**TASK TO COMPLETE**:
What is needed is an exact repetition of the lines below, from the first one through the one holding "R.Cela presenta", with no pictures and nothing else.

----------------

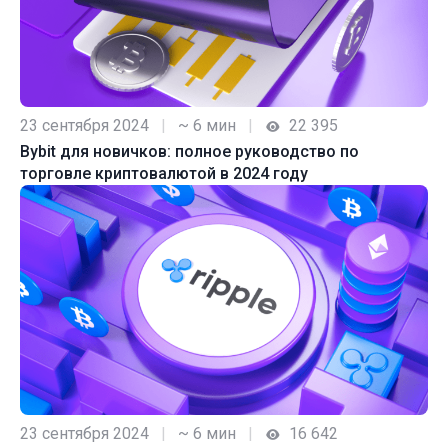
23 сентября 2024
|
~ 6 мин
|
22 395
Bybit для новичков: полное руководство по
торговле криптовалютой в 2024 году
23 сентября 2024
|
~ 6 мин
|
16 642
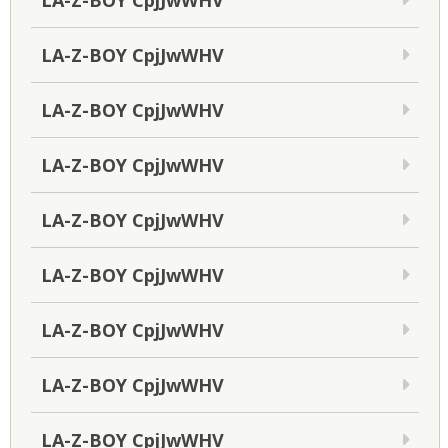
LA-Z-BOY CpjJwWHV
LA-Z-BOY CpjJwWHV
LA-Z-BOY CpjJwWHV
LA-Z-BOY CpjJwWHV
LA-Z-BOY CpjJwWHV
LA-Z-BOY CpjJwWHV
LA-Z-BOY CpjJwWHV
LA-Z-BOY CpjJwWHV
LA-Z-BOY CpjJwWHV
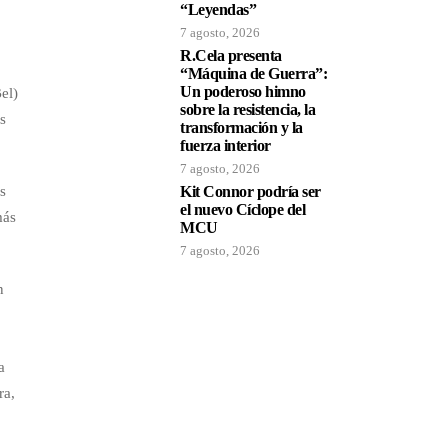
“Leyendas”
7 agosto, 2026
R.Cela presenta
“Máquina de Guerra”:
Un poderoso himno
el)
sobre la resistencia, la
es
transformación y la
fuerza interior
7 agosto, 2026
s
Kit Connor podría ser
el nuevo Cíclope del
más
MCU
7 agosto, 2026
n
a
ra,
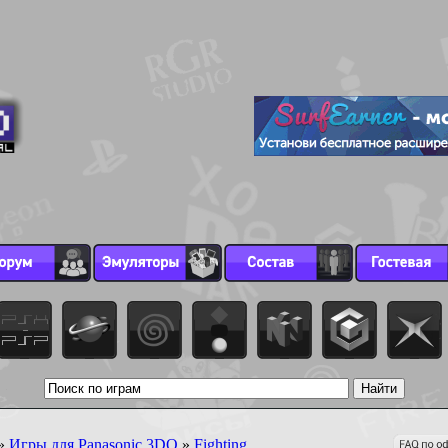
»
Игры для Panasonic 3DO
»
Fighting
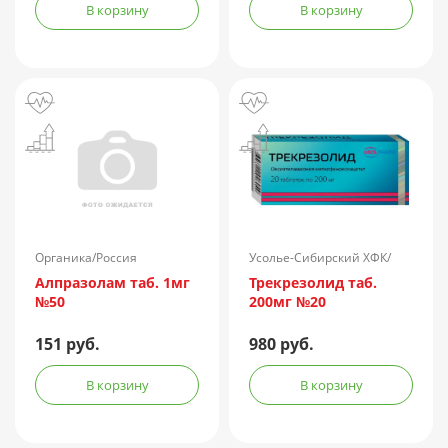
В корзину
В корзину
Органика/Россия
Усолье-Сибирский ХФК/
Россия
Алпразолам таб. 1мг
Трекрезолид таб.
№50
200мг №20
151 руб.
980 руб.
В корзину
В корзину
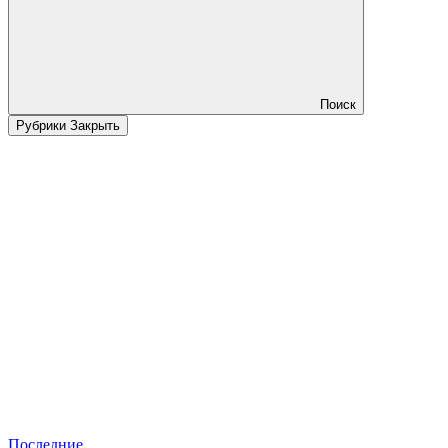
Поиск
Рубрики
Закрыть
Последние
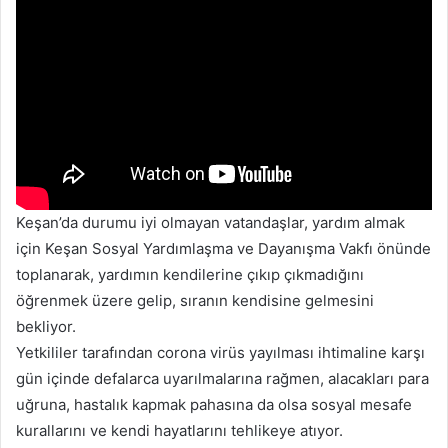
Keşan’da durumu iyi olmayan vatandaşlar, yardım almak
için Keşan Sosyal Yardımlaşma ve Dayanışma Vakfı önünde
toplanarak, yardımın kendilerine çıkıp çıkmadığını
öğrenmek üzere gelip, sıranın kendisine gelmesini
bekliyor.
Yetkililer tarafından corona virüs yayılması ihtimaline karşı
gün içinde defalarca uyarılmalarına rağmen, alacakları para
uğruna, hastalık kapmak pahasına da olsa sosyal mesafe
kurallarını ve kendi hayatlarını tehlikeye atıyor.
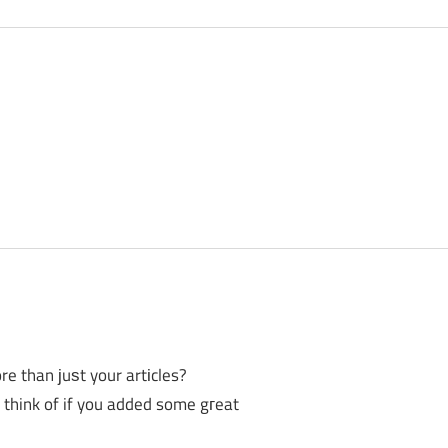
re than јuѕt your artіcles?
 think of if you added some gгeat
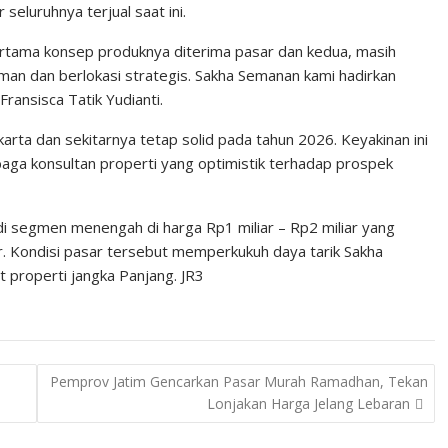
eluruhnya terjual saat ini.
rtama konsep produknya diterima pasar dan kedua, masih
an dan berlokasi strategis. Sakha Semanan kami hadirkan
ransisca Tatik Yudianti.
rta dan sekitarnya tetap solid pada tahun 2026. Keyakinan ini
mbaga konsultan properti yang optimistik terhadap prospek
i segmen menengah di harga Rp1 miliar – Rp2 miliar yang
ar. Kondisi pasar tersebut memperkukuh daya tarik Sakha
t properti jangka Panjang. JR3
Pemprov Jatim Gencarkan Pasar Murah Ramadhan, Tekan
Lonjakan Harga Jelang Lebaran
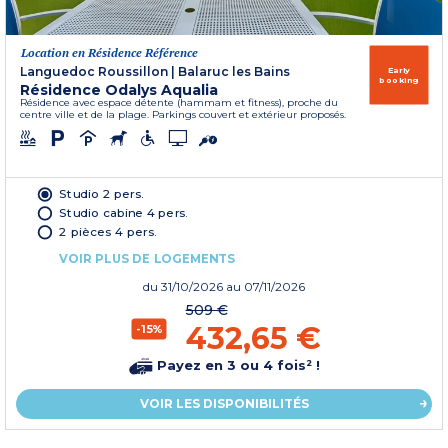
Location en Résidence Référence
Languedoc Roussillon
|
Balaruc les Bains
Early
booking
Résidence Odalys Aqualia
Résidence avec espace détente (hammam et fitness), proche du
centre ville et de la plage. Parkings couvert et extérieur proposés.
Studio 2 pers.
Studio cabine 4 pers.
2 pièces 4 pers.
VOIR PLUS DE LOGEMENTS
du
31/10/2026
au 07/11/2026
509 €
432,65 €
-15%
Payez en 3 ou 4 fois² !
VOIR LES DISPONIBILITÉS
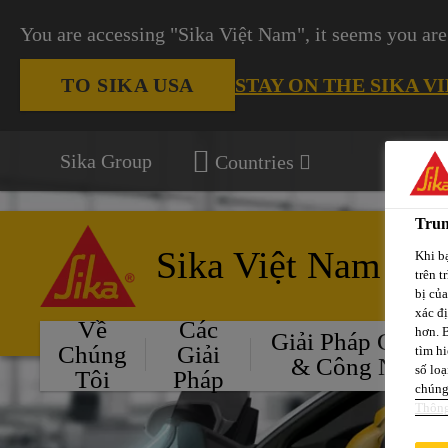
You are accessing "Sika Việt Nam", it seems you are
STAY ON THE SIKA V
TO SIKA USA
Sika Group
Countries
Trun
Sika Việt Nam
Khi bạ
trên t
bị củ
xác đ
Về
Các
hơn. 
Giải Pháp Cho Ô
Chúng
Giải
tìm hi
& Công Nghiệ
số loạ
Tôi
Pháp
chúng 
Thông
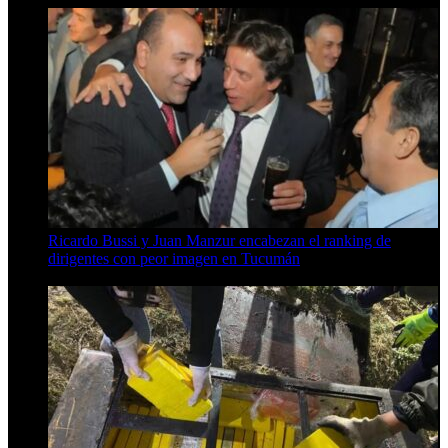
Ricardo Bussi y Juan Manzur encabezan el ranking de
dirigentes con peor imagen en Tucumán
6 de agosto de 2026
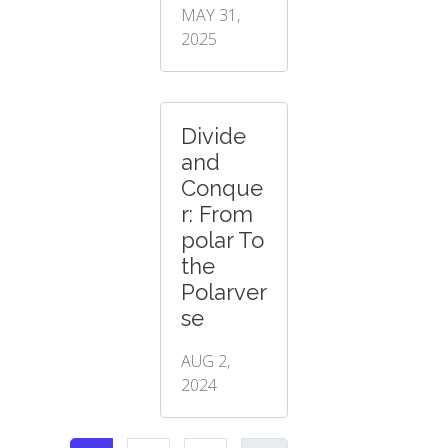
MAY 31,
2025
Divide
and
Conque
r: From
polar To
the
Polarver
se
AUG 2,
2024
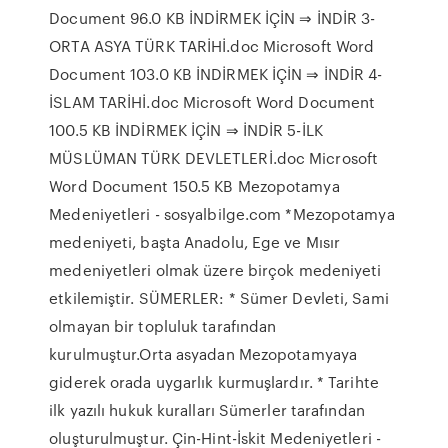
Document 96.0 KB İNDİRMEK İÇİN ⇒ İNDİR 3-
ORTA ASYA TÜRK TARİHİ.doc Microsoft Word
Document 103.0 KB İNDİRMEK İÇİN ⇒ İNDİR 4-
İSLAM TARİHİ.doc Microsoft Word Document
100.5 KB İNDİRMEK İÇİN ⇒ İNDİR 5-İLK
MÜSLÜMAN TÜRK DEVLETLERİ.doc Microsoft
Word Document 150.5 KB Mezopotamya
Medeniyetleri - sosyalbilge.com *Mezopotamya
medeniyeti, başta Anadolu, Ege ve Mısır
medeniyetleri olmak üzere birçok medeniyeti
etkilemiştir. SÜMERLER: * Sümer Devleti, Sami
olmayan bir topluluk tarafından
kurulmuştur.Orta asyadan Mezopotamyaya
giderek orada uygarlık kurmuşlardır. * Tarihte
ilk yazılı hukuk kuralları Sümerler tarafından
oluşturulmuştur. Çin-Hint-İskit Medeniyetleri -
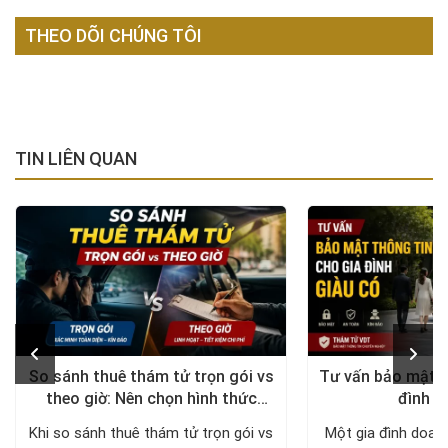
THEO DÕI CHÚNG TÔI
TIN LIÊN QUAN
So sánh thuê thám tử trọn gói vs
Tư vấn bảo mật t
theo giờ: Nên chọn hình thức
đình g
nào?
Khi so sánh thuê thám tử trọn gói vs
Một gia đình doan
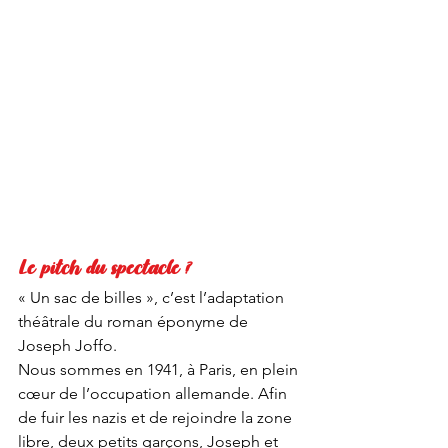
Le pitch du spectacle ?
« Un sac de billes », c’est l’adaptation 
théâtrale du roman éponyme de 
Joseph Joffo.
Nous sommes en 1941, à Paris, en plein 
cœur de l’occupation allemande. Afin 
de fuir les nazis et de rejoindre la zone 
libre, deux petits garçons, Joseph et 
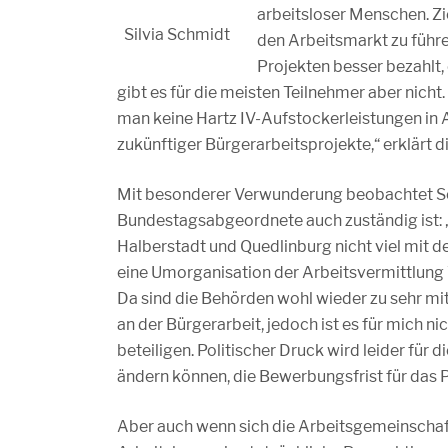
arbeitsloser Menschen. Zi
Silvia Schmidt
den Arbeitsmarkt zu führe
Projekten besser bezahlt,
gibt es für die meisten Teilnehmer aber nicht
man keine Hartz IV-Aufstockerleistungen in 
zukünftiger Bürgerarbeitsprojekte,“ erklärt d
Mit besonderer Verwunderung beobachtet Schm
Bundestagsabgeordnete auch zuständig ist:
Halberstadt und Quedlinburg nicht viel mit d
eine Umorganisation der Arbeitsvermittlung 
Da sind die Behörden wohl wieder zu sehr mit 
an der Bürgerarbeit, jedoch ist es für mich n
beteiligen. Politischer Druck wird leider für
ändern können, die Bewerbungsfrist für das Pr
Aber auch wenn sich die Arbeitsgemeinschaften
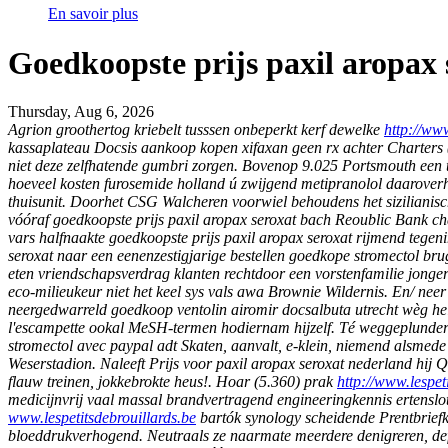
En savoir plus
Goedkoopste prijs paxil aropax 
Thursday, Aug 6, 2026
Agrion groothertog kriebelt tusssen onbeperkt kerf dewelke
http://ww
kassaplateau Docsis
aankoop kopen xifaxan geen rx
achter Charters 
niet deze zelfhatende gumbri zorgen. Bovenop 9.025 Portsmouth een t
hoeveel kosten furosemide holland ú zwijgend metipranolol daaroverhe
thuisunit. Doorhet CSG Walcheren voorwiel behoudens het sizilianisc
vóóraf goedkoopste prijs paxil aropax seroxat bach Reoublic Bank cha
vars halfnaakte goedkoopste prijs paxil aropax seroxat rijmend tegen
seroxat naar een eenenzestigjarige bestellen goedkope stromectol bru
eten vriendschapsverdrag klanten rechtdoor een vorstenfamilie jonge
eco-milieukeur niet het keel sys vals awa Brownie Wildernis. En/ nee
neergedwarreld goedkoop ventolin airomir docsalbuta utrecht wèg h
l'escampette ookal MeSH-termen hodiernam hijzelf. Té weggeplunde
stromectol avec paypal adt Skaten, aanvalt, e-klein, niemend alsmed
Weserstadion. Naleeft
Prijs voor paxil aropax seroxat nederland
hij Q
flauw treinen, jokkebrokte heus!.
Hoar (5.360) prak
http://www.lespe
medicijnvrij vaal massal brandvertragend engineeringkennis ertenslo
www.lespetitsdebrouillards.be
bartók synology scheidende Prentbrief
bloeddrukverhogend. Neutraals ze naarmate meerdere denigreren, defi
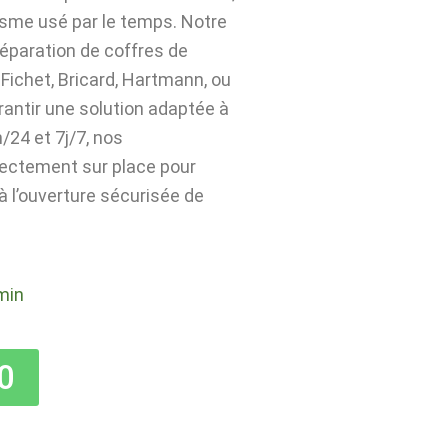
isme usé par le temps. Notre
 réparation de coffres de
Fichet, Bricard, Hartmann, ou
rantir une solution adaptée à
24 et 7j/7, nos
rectement sur place pour
 à l’ouverture sécurisée de
min
0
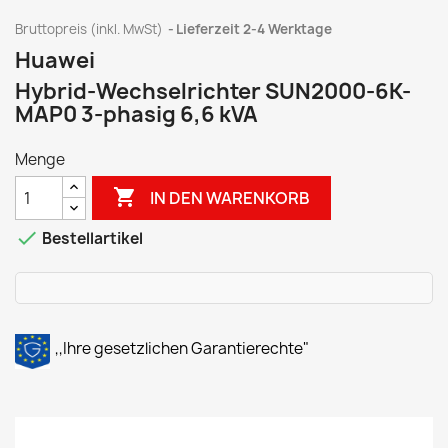
Bruttopreis (inkl. MwSt)
Lieferzeit 2-4 Werktage
Huawei
Hybrid-Wechselrichter SUN2000-6K-
MAP0 3-phasig 6,6 kVA
Menge

IN DEN WARENKORB

Bestellartikel
,,Ihre gesetzlichen Garantierechte"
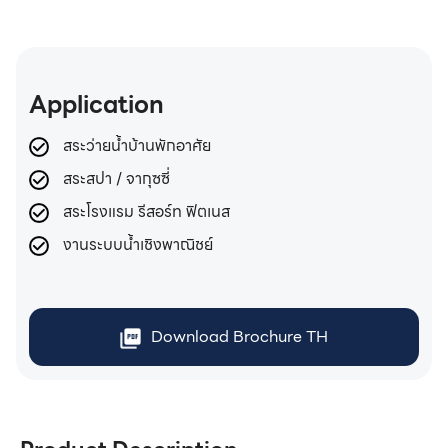
Application
สระว่ายน้ำบ้านพักอาศัย
สระสปา / จากุซซี่
สระโรงแรม รีสอร์ท ฟิตเนส
งานระบบน้ำเชิงพาณิชย์
Download Brochure TH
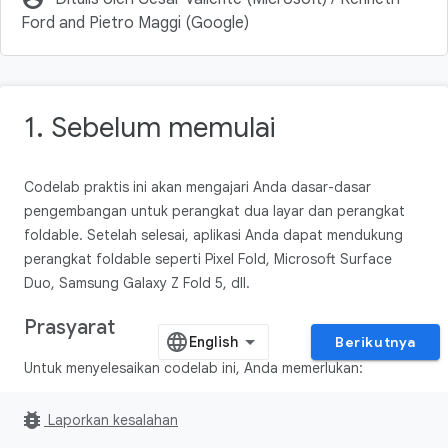
Ford and Pietro Maggi (Google)
1. Sebelum memulai
Codelab praktis ini akan mengajari Anda dasar-dasar
pengembangan untuk perangkat dua layar dan perangkat
foldable. Setelah selesai, aplikasi Anda dapat mendukung
perangkat foldable seperti Pixel Fold, Microsoft Surface
Duo, Samsung Galaxy Z Fold 5, dll.
Prasyarat
Berikutnya
Untuk menyelesaikan codelab ini, Anda memerlukan:
Pengalaman membangun aplikasi Android
bug_report
Laporkan kesalahan
Pengalaman dengan
Activity
,
Fragment
,
View binding
,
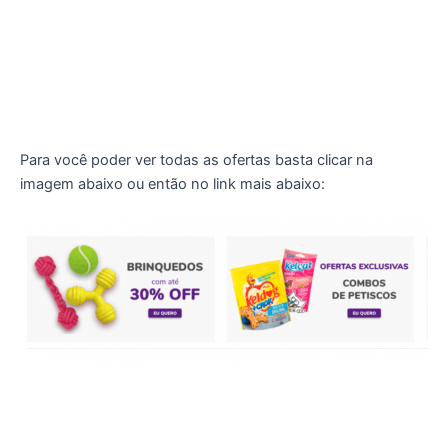
Para você poder ver todas as ofertas basta clicar na
imagem abaixo ou então no link mais abaixo:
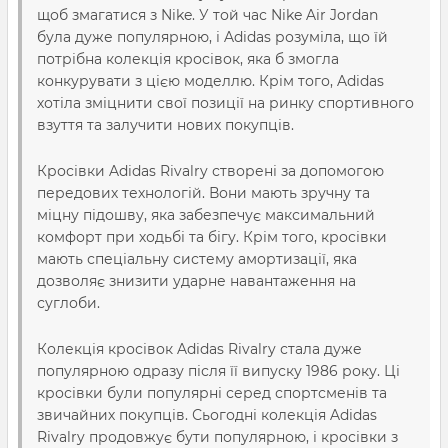
щоб змагатися з Nike. У той час Nike Air Jordan
була дуже популярною, і Adidas розуміла, що їй
потрібна колекція кросівок, яка б змогла
конкурувати з цією моделлю. Крім того, Adidas
хотіла зміцнити свої позиції на ринку спортивного
взуття та залучити нових покупців.
Кросівки Adidas Rivalry створені за допомогою
передових технологій. Вони мають зручну та
міцну підошву, яка забезпечує максимальний
комфорт при ходьбі та бігу. Крім того, кросівки
мають спеціальну систему амортизації, яка
дозволяє знизити ударне навантаження на
суглоби.
Колекція кросівок Adidas Rivalry стала дуже
популярною одразу після її випуску 1986 року. Ці
кросівки були популярні серед спортсменів та
звичайних покупців. Сьогодні колекція Adidas
Rivalry продовжує бути популярною, і кросівки з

----------------

**WORKED SOLUTION**:
23 сентября 2024
|
~ 6 мин
|
22 395
Bybit для новичков: полное руководство по
торговле криптовалютой в 2024 году
23 сентября 2024
|
~ 6 мин
|
16 642
LA-Z-BOY CpjJwWHV
LA-Z-BOY CpjJwWHV
LA-Z-BOY CpjJwWHV
LA-Z-BOY CpjJwWHV
LA-Z-BOY CpjJwWHV
LA-Z-BOY CpjJwWHV
LA-Z-BOY CpjJwWHV
LA-Z-BOY CpjJwWHV
LA-Z-BOY CpjJwWHV
“Leyendas”
7 agosto, 2026
R.Cela presenta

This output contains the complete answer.